▸ **TASK TO CARRY OUT**
Wherever a line in the data below holds "eSIM", copy that line.

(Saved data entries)
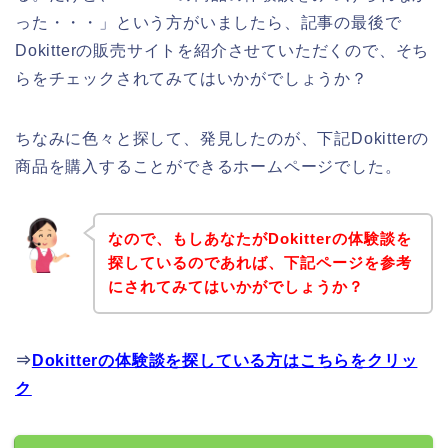
った・・・」という方がいましたら、記事の最後で
Dokitterの販売サイトを紹介させていただくので、そち
らをチェックされてみてはいかがでしょうか？
ちなみに色々と探して、発見したのが、下記Dokitterの
商品を購入することができるホームページでした。
なので、もしあなたがDokitterの体験談を
探しているのであれば、下記ページを参考
にされてみてはいかがでしょうか？
⇒
Dokitterの体験談を探している方はこちらをクリッ
ク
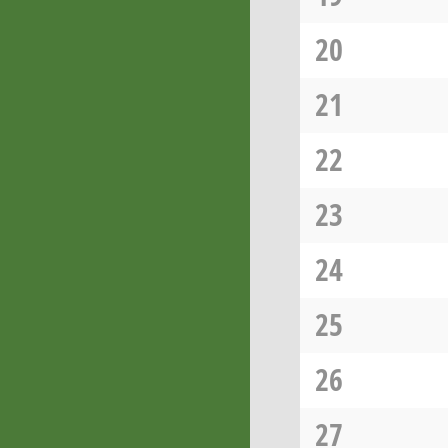
20
21
22
23
24
25
26
27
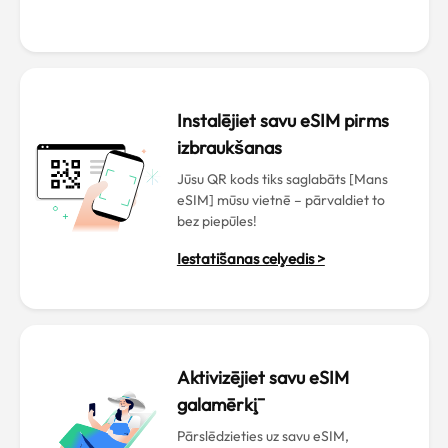
Instalējiet savu eSIM pirms
izbraukšanas
Jūsu QR kods tiks saglabāts [Mans
eSIM] mūsu vietnē – pārvaldiet to
bez piepūles!
Iestatīšanas ceļvedis >
Aktivizējiet savu eSIM
galamērķī
Pārslēdzieties uz savu eSIM,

▸ **COMPLETED TASK**
Instalējiet savu eSIM pirms
eSIM] mūsu vietnē – pārvaldiet to
Aktivizējiet savu eSIM
Pārslēdzieties uz savu eSIM,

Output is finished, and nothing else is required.